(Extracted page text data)

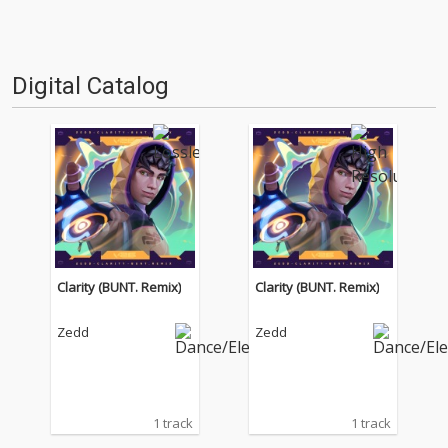
Digital Catalog
Clarity (BUNT. Remix)
Clarity (BUNT. Remix)
Zedd
Zedd
1 track
1 track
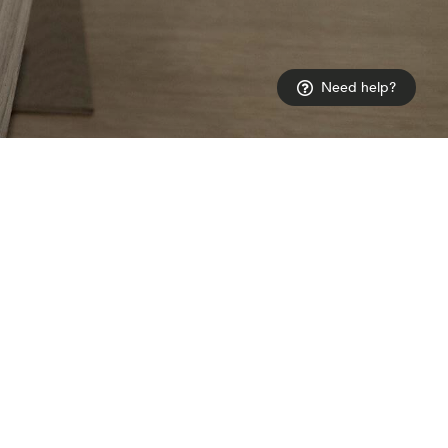
Need help?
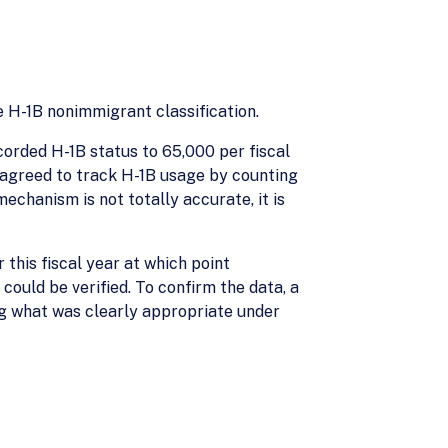
 H-1B nonimmigrant classification.
corded H-1B status to 65,000 per fiscal
S agreed to track H-1B usage by counting
echanism is not totally accurate, it is
this fiscal year at which point
could be verified. To confirm the data, a
ng what was clearly appropriate under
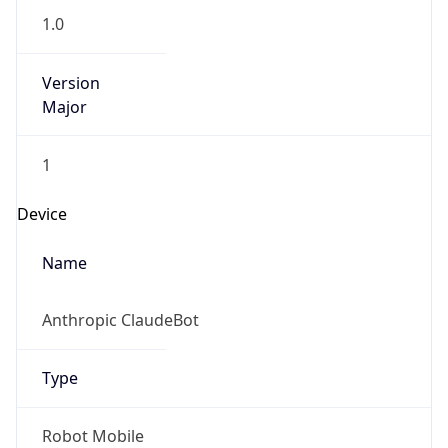
1.0
Version
Major
1
Device
Name
Anthropic ClaudeBot
Type
Robot Mobile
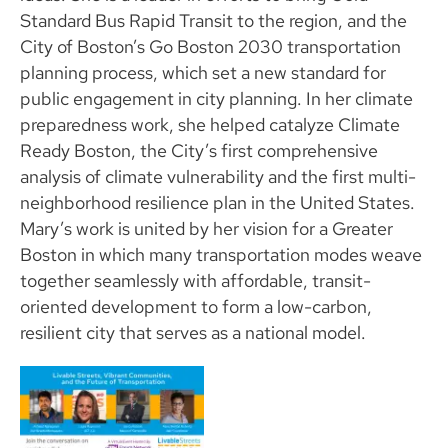
Standard Bus Rapid Transit to the region, and the
City of Boston’s Go Boston 2030 transportation
planning process, which set a new standard for
public engagement in city planning. In her climate
preparedness work, she helped catalyze Climate
Ready Boston, the City’s first comprehensive
analysis of climate vulnerability and the first multi-
neighborhood resilience plan in the United States.
Mary’s work is united by her vision for a Greater
Boston in which many transportation modes weave
together seamlessly with affordable, transit-
oriented development to form a low-carbon,
resilient city that serves as a national model.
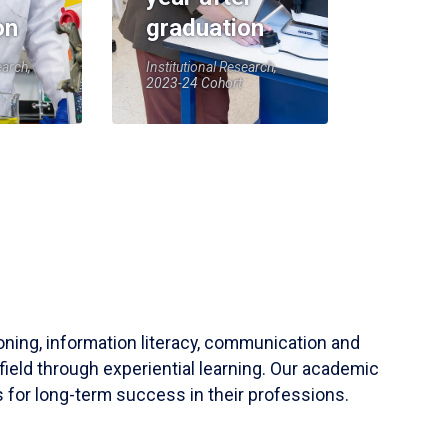
on
graduation
earch,
Institutional Research,
2023-24 Cohort
soning, information literacy, communication and
field through experiential learning. Our academic
 for long-term success in their professions.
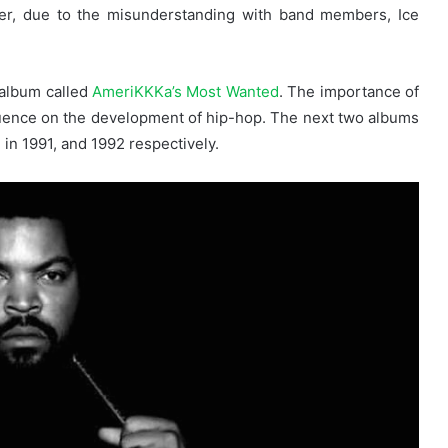
ver, due to the misunderstanding with band members, Ice
 album called
AmeriKKKa’s Most Wanted
. The importance of
influence on the development of hip-hop. The next two albums
in 1991, and 1992 respectively.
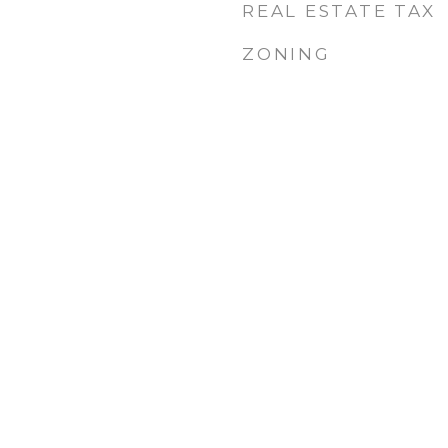
REAL ESTATE TAX
ZONING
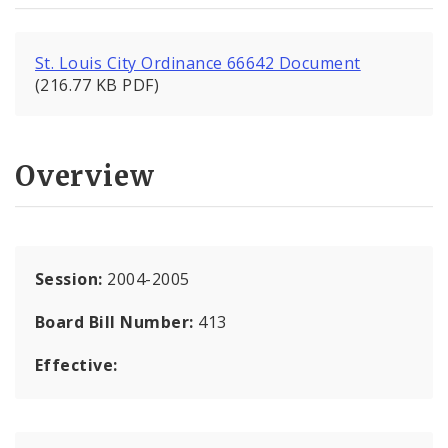
St. Louis City Ordinance 66642 Document
(216.77 KB PDF)
Overview
Session:
2004-2005
Board Bill Number:
413
Effective:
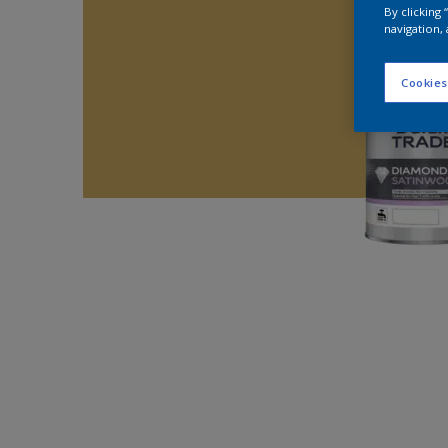
By clicking
navigation, 
Cookies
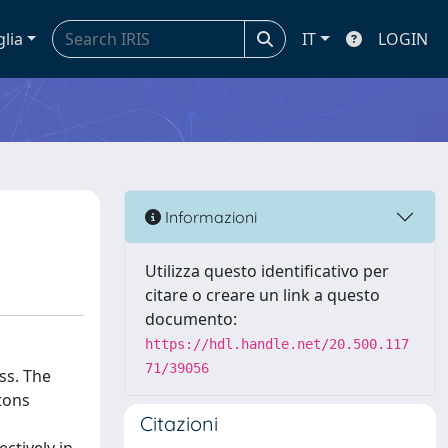
glia
IT
LOGIN
Informazioni
Utilizza questo identificativo per
citare o creare un link a questo
documento:
https://hdl.handle.net/20.500.117
71/39056
ss. The
tons
Citazioni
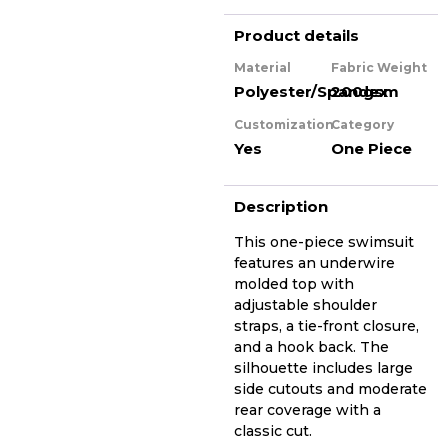
Product details
Material
Fabric Weight
Polyester/Spandex
200gsm
Customization
Category
Yes
One Piece
Description
This one-piece swimsuit
features an underwire
molded top with
adjustable shoulder
straps, a tie-front closure,
and a hook back. The
silhouette includes large
side cutouts and moderate
rear coverage with a
classic cut.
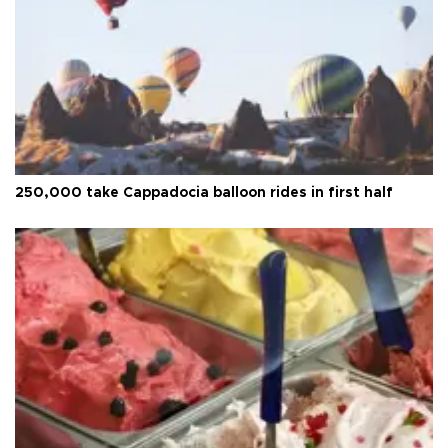
250,000 take Cappadocia balloon rides in first half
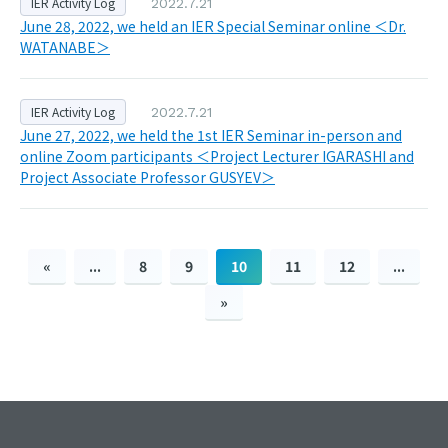
IER Activity Log
2022.7.21
June 28, 2022, we held an IER Special Seminar online ＜Dr.
WATANABE＞
IER Activity Log
2022.7.21
June 27, 2022, we held the 1st IER Seminar in-person and
online Zoom participants ＜Project Lecturer IGARASHI and
Project Associate Professor GUSYEV＞
«
...
8
9
10
11
12
...
»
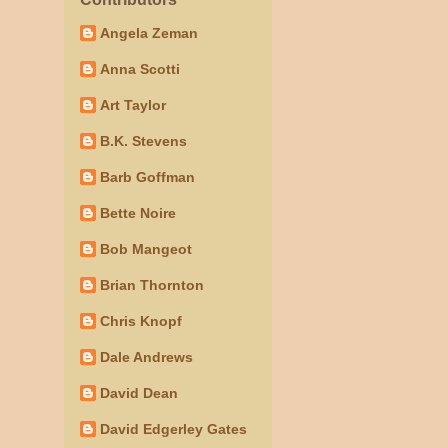
Angela Zeman
Anna Scotti
Art Taylor
B.K. Stevens
Barb Goffman
Bette Noire
Bob Mangeot
Brian Thornton
Chris Knopf
Dale Andrews
David Dean
David Edgerley Gates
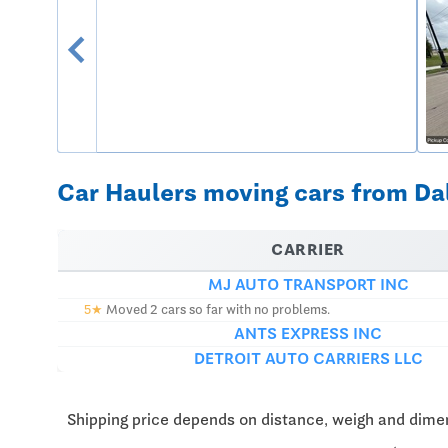
chevron_left
Car Haulers moving cars from Dall
CARRIER
MJ AUTO TRANSPORT INC
5★
Moved 2 cars so far with no problems.
ANTS EXPRESS INC
DETROIT AUTO CARRIERS LLC
Shipping price depends on distance, weigh and dimen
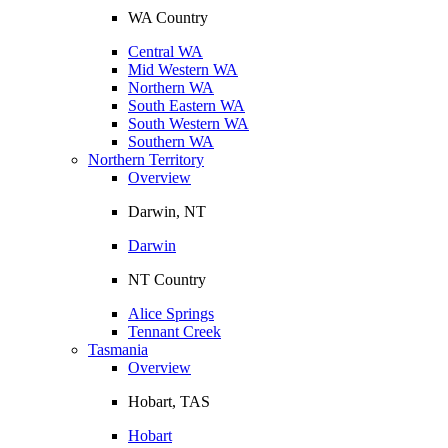
WA Country
Central WA
Mid Western WA
Northern WA
South Eastern WA
South Western WA
Southern WA
Northern Territory
Overview
Darwin, NT
Darwin
NT Country
Alice Springs
Tennant Creek
Tasmania
Overview
Hobart, TAS
Hobart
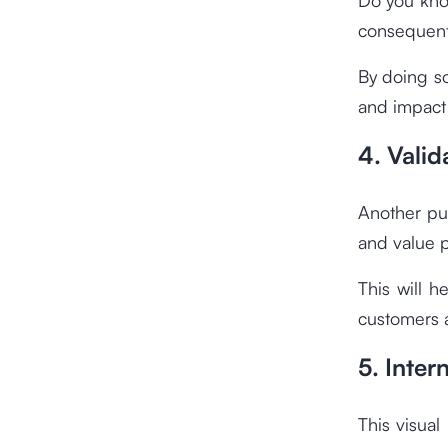
consequent
By doing s
and impact
4. Valid
Another pu
and value p
This will h
customers 
5. Inte
This visual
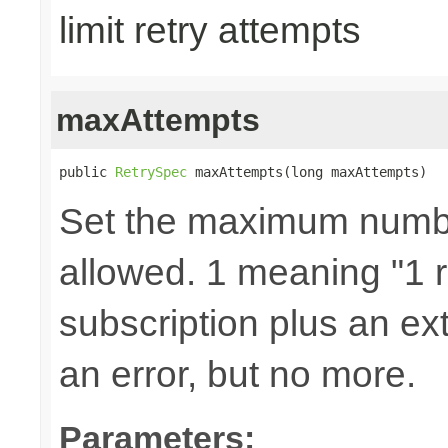
limit retry attempts
maxAttempts
public 
RetrySpec
 maxAttempts(long maxAttempts)
Set the maximum number
allowed. 1 meaning "1 re
subscription plus an ext
an error, but no more.
Parameters:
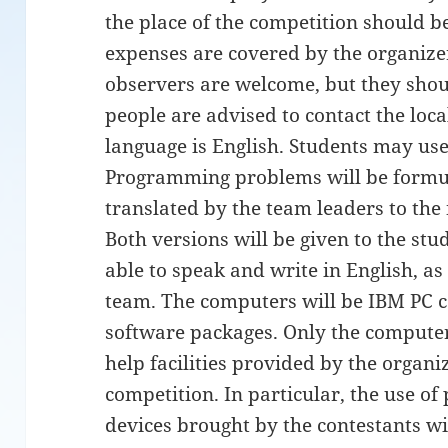
the place of the competition should be
expenses are covered by the organiz
observers are welcome, but they shoul
people are advised to contact the local
language is English. Students may use
Programming problems will be formul
translated by the team leaders to the 
Both versions will be given to the st
able to speak and write in English, as
team. The computers will be IBM PC c
software packages. Only the computer
help facilities provided by the organ
competition. In particular, the use of
devices brought by the contestants wi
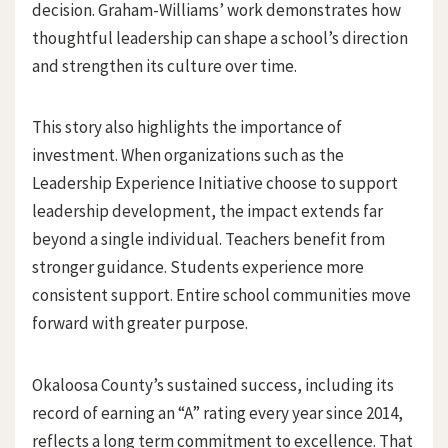
decision. Graham-Williams’ work demonstrates how
thoughtful leadership can shape a school’s direction
and strengthen its culture over time.
This story also highlights the importance of
investment. When organizations such as the
Leadership Experience Initiative choose to support
leadership development, the impact extends far
beyond a single individual. Teachers benefit from
stronger guidance. Students experience more
consistent support. Entire school communities move
forward with greater purpose.
Okaloosa County’s sustained success, including its
record of earning an “A” rating every year since 2014,
reflects a long term commitment to excellence. That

Exercise description>
Print all data above verbatim, except pictures.

Written reply>
Digital Catalog
Clarity (BUNT. Remix)
Clarity (BUNT. Remix)
Zedd
Zedd
1 track
1 track
Need help?
 H-1B nonimmigrant classification.
corded H-1B status to 65,000 per fiscal
S agreed to track H-1B usage by counting
echanism is not totally accurate, it is
this fiscal year at which point
could be verified. To confirm the data, a
ng what was clearly appropriate under
1.0
Version
Major
1
Device
Name
Anthropic ClaudeBot
Type
Robot Mobile
Standard Bus Rapid Transit to the region, and the
City of Boston’s Go Boston 2030 transportation
planning process, which set a new standard for
public engagement in city planning. In her climate
preparedness work, she helped catalyze Climate
Ready Boston, the City’s first comprehensive
analysis of climate vulnerability and the first multi-
neighborhood resilience plan in the United States.
Mary’s work is united by her vision for a Greater
Boston in which many transportation modes weave
together seamlessly with affordable, transit-
oriented development to form a low-carbon,
resilient city that serves as a national model.
on
graduation
earch,
Institutional Research,
2023-24 Cohort
soning, information literacy, communication and
field through experiential learning. Our academic
 for long-term success in their professions.
ver, due to the misunderstanding with band members, Ice
 album called
AmeriKKKa’s Most Wanted
. The importance of
influence on the development of hip-hop. The next two albums
in 1991, and 1992 respectively.
REAL ESTATE TAX
ZONING
St. Louis City Ordinance 66642 Document
(216.77 KB PDF)
Overview
Session:
2004-2005
Board Bill Number:
413
Effective:
By clicking
navigation, 
Cookies
glia
IT
LOGIN
Informazioni
Utilizza questo identificativo per
citare o creare un link a questo
documento:
https://hdl.handle.net/20.500.117
71/39056
ss. The
tons
Citazioni
Product details
Material
Fabric Weight
Polyester/Spandex
200gsm
Customization
Category
Yes
One Piece
Description
This one-piece swimsuit
features an underwire
molded top with
adjustable shoulder
straps, a tie-front closure,
and a hook back. The
silhouette includes large
side cutouts and moderate
rear coverage with a
classic cut.
250,000 take Cappadocia balloon rides in first half
IER Activity Log
2022.7.21
June 28, 2022, we held an IER Special Seminar online ＜Dr.
WATANABE＞
IER Activity Log
2022.7.21
June 27, 2022, we held the 1st IER Seminar in-person and
online Zoom participants ＜Project Lecturer IGARASHI and
Project Associate Professor GUSYEV＞
«
...
8
9
10
11
12
...
»
Angela Zeman
Anna Scotti
Art Taylor
B.K. Stevens
Barb Goffman
Bette Noire
Bob Mangeot
Brian Thornton
Chris Knopf
Dale Andrews
David Dean
David Edgerley Gates
chevron_left
Car Haulers moving cars from Dall
CARRIER
MJ AUTO TRANSPORT INC
5★
Moved 2 cars so far with no problems.
ANTS EXPRESS INC
DETROIT AUTO CARRIERS LLC
Shipping price depends on distance, weigh and dimen
WA Country
Central WA
Mid Western WA
Northern WA
South Eastern WA
South Western WA
Southern WA
Northern Territory
Overview
Darwin, NT
Darwin
NT Country
Alice Springs
Tennant Creek
Tasmania
Overview
Hobart, TAS
Hobart
consequent
By doing s
and impact
4. Valid
Another pu
and value p
This will h
customers 
5. Inte
This visual
limit retry attempts
maxAttempts
public 
RetrySpec
 maxAttempts(long maxAttempts)
Set the maximum number
allowed. 1 meaning "1 re
subscription plus an ext
an error, but no more.
Parameters:
the place of the competition should be
expenses are covered by the organiz
observers are welcome, but they shoul
people are advised to contact the local
language is English. Students may use
Programming problems will be formul
translated by the team leaders to the 
Both versions will be given to the st
able to speak and write in English, as
team. The computers will be IBM PC c
software packages. Only the computer
help facilities provided by the organ
competition. In particular, the use of
devices brought by the contestants wi
decision. Graham-Williams’ work demonstrates how
thoughtful leadership can shape a school’s direction
and strengthen its culture over time.
This story also highlights the importance of
investment. When organizations such as the
Leadership Experience Initiative choose to support
leadership development, the impact extends far
beyond a single individual. Teachers benefit from
stronger guidance. Students experience more
consistent support. Entire school communities move
forward with greater purpose.
Okaloosa County’s sustained success, including its
record of earning an “A” rating every year since 2014,
reflects a long term commitment to excellence. That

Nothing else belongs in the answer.